YOUR ASSIGNMENT: Give every line from the entries that contains "contemporary".

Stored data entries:

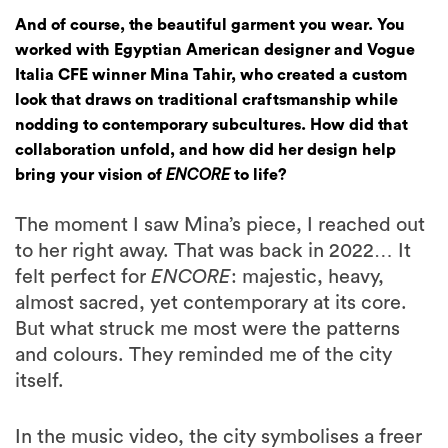
And of course, the beautiful garment you wear. You
worked with Egyptian American designer and Vogue
Italia CFE winner Mina Tahir, who created a custom
look that draws on traditional craftsmanship while
nodding to contemporary subcultures. How did that
collaboration unfold, and how did her design help
bring your vision of
ENCORE
to life?
The moment I saw Mina’s piece, I reached out
to her right away. That was back in 2022… It
felt perfect for
ENCORE
: majestic, heavy,
almost sacred, yet contemporary at its core.
But what struck me most were the patterns
and colours. They reminded me of the city
itself.
In the music video, the city symbolises a freer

OUTPUT OF THE EXERCISE:
nodding to contemporary subcultures. How did that
almost sacred, yet contemporary at its core.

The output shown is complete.